Supplied material |
----------------

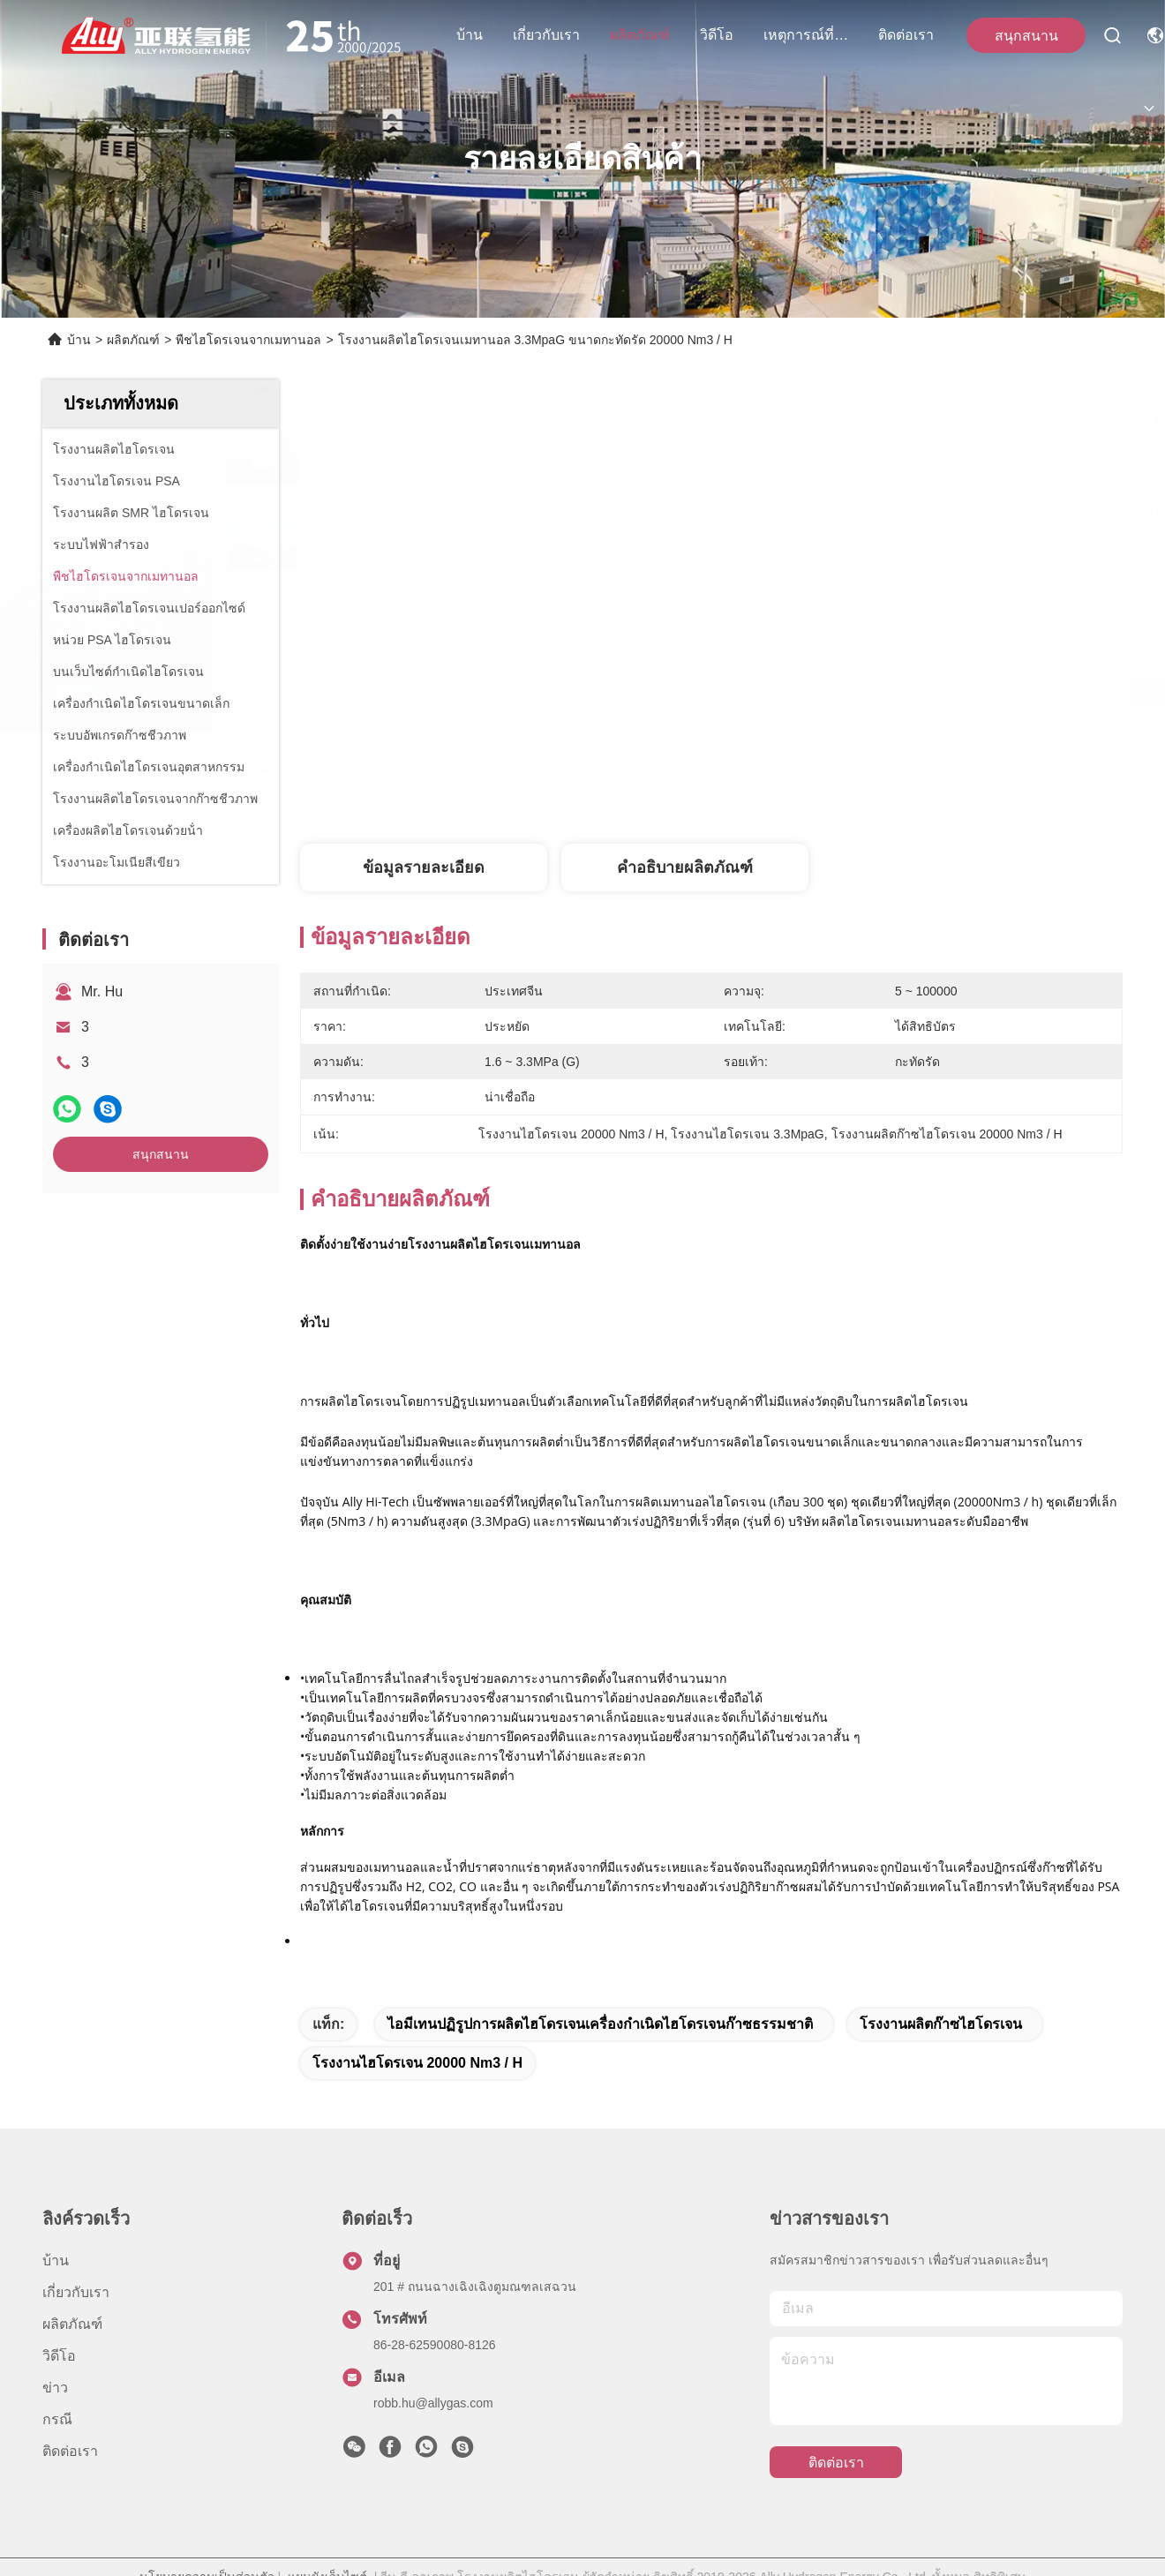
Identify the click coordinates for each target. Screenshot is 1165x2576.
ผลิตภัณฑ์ (640, 34)
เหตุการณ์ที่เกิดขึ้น (805, 34)
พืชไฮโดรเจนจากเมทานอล (248, 340)
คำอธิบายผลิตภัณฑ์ (685, 867)
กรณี (57, 2419)
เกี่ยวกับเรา (546, 34)
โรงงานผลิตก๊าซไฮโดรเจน (941, 2024)
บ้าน (469, 34)
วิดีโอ (716, 34)
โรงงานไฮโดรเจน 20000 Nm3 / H (417, 2062)
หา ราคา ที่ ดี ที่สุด (882, 692)
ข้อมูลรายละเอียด (424, 867)
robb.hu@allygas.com (433, 2403)
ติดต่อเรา (906, 34)
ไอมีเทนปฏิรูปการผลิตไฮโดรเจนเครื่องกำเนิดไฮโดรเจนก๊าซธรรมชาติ (600, 2024)
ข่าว (55, 2387)
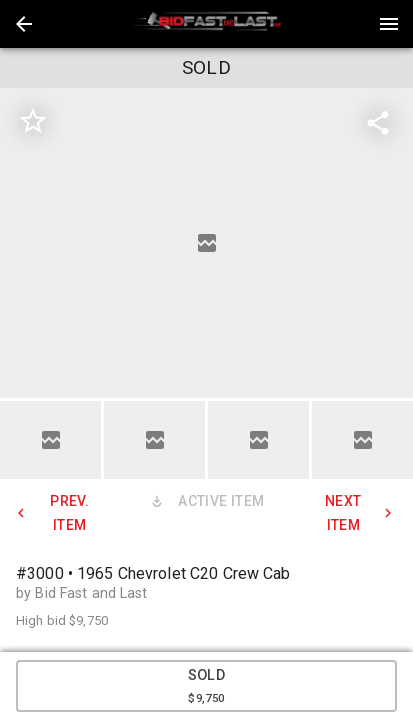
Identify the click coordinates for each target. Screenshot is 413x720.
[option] (206, 243)
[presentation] (207, 24)
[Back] (24, 24)
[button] (24, 24)
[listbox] (206, 243)
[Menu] (389, 24)
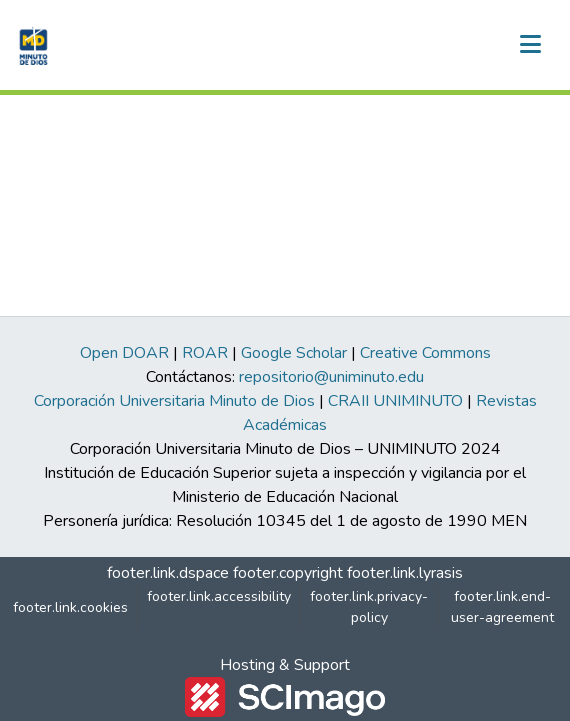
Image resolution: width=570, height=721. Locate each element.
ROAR (205, 353)
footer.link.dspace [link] (168, 573)
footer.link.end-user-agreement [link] (502, 607)
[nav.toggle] (530, 45)
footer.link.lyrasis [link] (405, 573)
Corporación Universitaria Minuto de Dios (174, 401)
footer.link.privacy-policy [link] (369, 607)
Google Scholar (294, 353)
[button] (31, 45)
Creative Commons (425, 353)
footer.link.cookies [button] (70, 607)
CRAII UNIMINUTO (395, 401)
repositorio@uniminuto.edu (331, 377)
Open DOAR (124, 353)
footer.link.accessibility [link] (219, 596)
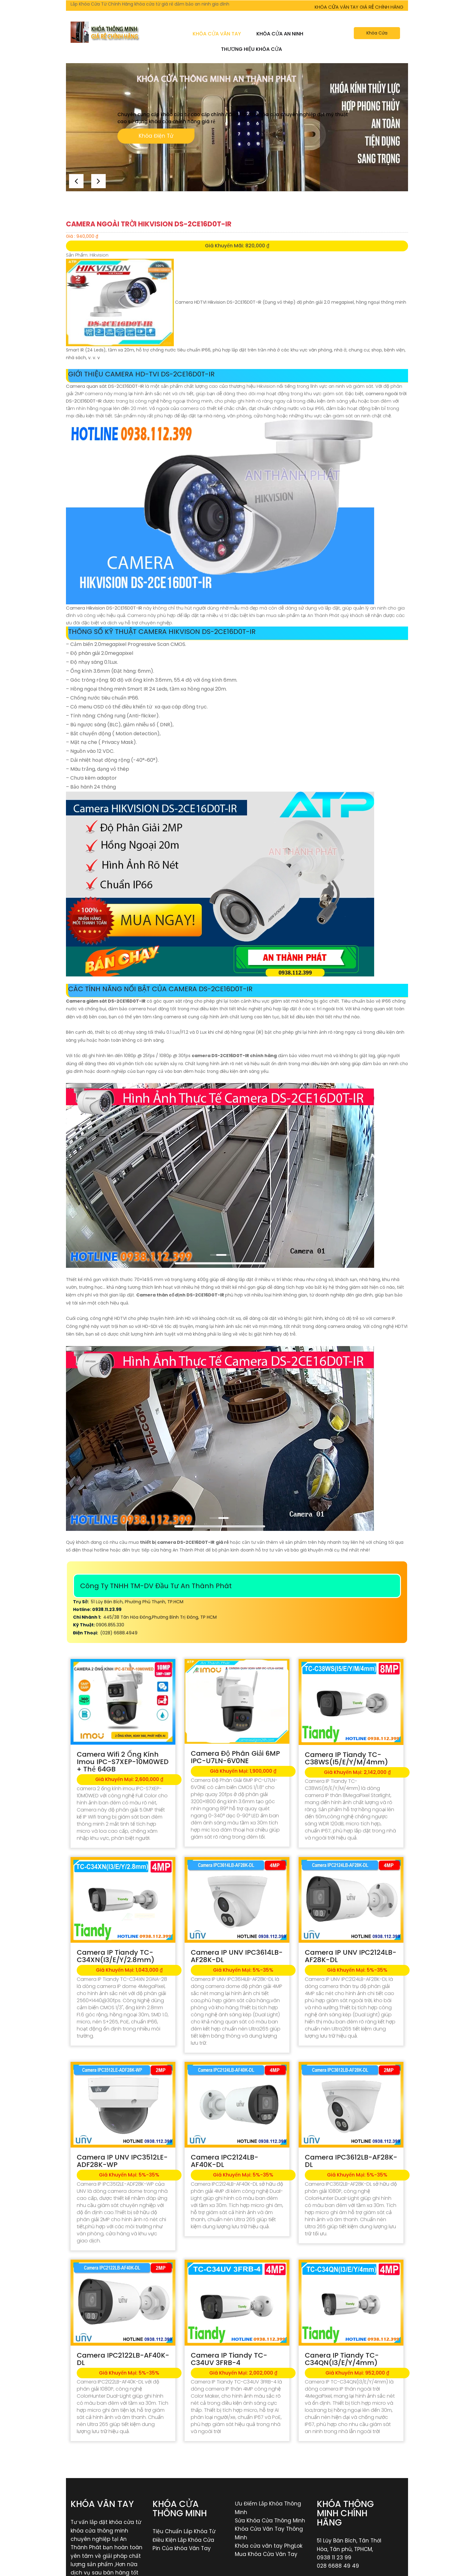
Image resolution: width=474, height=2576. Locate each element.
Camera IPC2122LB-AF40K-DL (123, 2359)
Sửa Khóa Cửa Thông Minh (270, 2520)
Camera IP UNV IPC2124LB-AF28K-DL (350, 1956)
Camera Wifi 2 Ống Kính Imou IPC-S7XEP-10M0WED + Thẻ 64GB (123, 1762)
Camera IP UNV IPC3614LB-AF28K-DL (237, 1956)
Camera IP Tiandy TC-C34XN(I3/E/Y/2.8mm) (115, 1956)
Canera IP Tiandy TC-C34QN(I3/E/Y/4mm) (342, 2359)
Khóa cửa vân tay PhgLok (268, 2546)
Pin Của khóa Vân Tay (182, 2548)
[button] (99, 180)
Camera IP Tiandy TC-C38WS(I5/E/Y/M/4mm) (346, 1758)
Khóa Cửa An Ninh (279, 33)
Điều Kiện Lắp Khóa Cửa (183, 2540)
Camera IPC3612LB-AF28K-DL (351, 2160)
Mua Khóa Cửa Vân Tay (266, 2554)
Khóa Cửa (376, 33)
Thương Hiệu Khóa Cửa (251, 49)
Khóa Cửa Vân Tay (217, 33)
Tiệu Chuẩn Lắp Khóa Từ (184, 2531)
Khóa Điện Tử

----------------

Reproduce word for word the lines from the line with "[presentation] (207, 24)" to the end of the entries above, both included, but leave the pictures out.

Solution to the exercise |
[presentation] (207, 24)
[Back] (24, 24)
[button] (24, 24)
[listbox] (206, 243)
[Menu] (389, 24)
Image resolution: width=570, height=721. Locate each element.
ROAR (205, 353)
footer.link.dspace [link] (168, 573)
footer.link.end-user-agreement [link] (502, 607)
[nav.toggle] (530, 45)
footer.link.lyrasis [link] (405, 573)
Corporación Universitaria Minuto de Dios (174, 401)
footer.link.privacy-policy [link] (369, 607)
Google Scholar (294, 353)
[button] (31, 45)
Creative Commons (425, 353)
footer.link.cookies [button] (70, 607)
CRAII UNIMINUTO (395, 401)
repositorio@uniminuto.edu (331, 377)
Open DOAR (124, 353)
footer.link.accessibility [link] (219, 596)
Image resolution: width=474, height=2576. Locate each element.
Camera IPC2122LB-AF40K-DL (123, 2359)
Sửa Khóa Cửa Thông Minh (270, 2520)
Camera IP UNV IPC2124LB-AF28K-DL (350, 1956)
Camera Wifi 2 Ống Kính Imou IPC-S7XEP-10M0WED + Thẻ 64GB (123, 1762)
Camera IP UNV IPC3614LB-AF28K-DL (237, 1956)
Camera IP Tiandy TC-C34XN(I3/E/Y/2.8mm) (115, 1956)
Canera IP Tiandy TC-C34QN(I3/E/Y/4mm) (342, 2359)
Khóa cửa vân tay PhgLok (268, 2546)
Pin Của khóa Vân Tay (182, 2548)
[button] (99, 180)
Camera IP Tiandy TC-C38WS(I5/E/Y/M/4mm) (346, 1758)
Khóa Cửa An Ninh (279, 33)
Điều Kiện Lắp Khóa Cửa (183, 2540)
Camera IPC3612LB-AF28K-DL (351, 2160)
Mua Khóa Cửa Vân Tay (266, 2554)
Khóa Cửa (376, 33)
Thương Hiệu Khóa Cửa (251, 49)
Khóa Cửa Vân Tay (217, 33)
Tiệu Chuẩn Lắp Khóa Từ (184, 2531)
Khóa Điện Tử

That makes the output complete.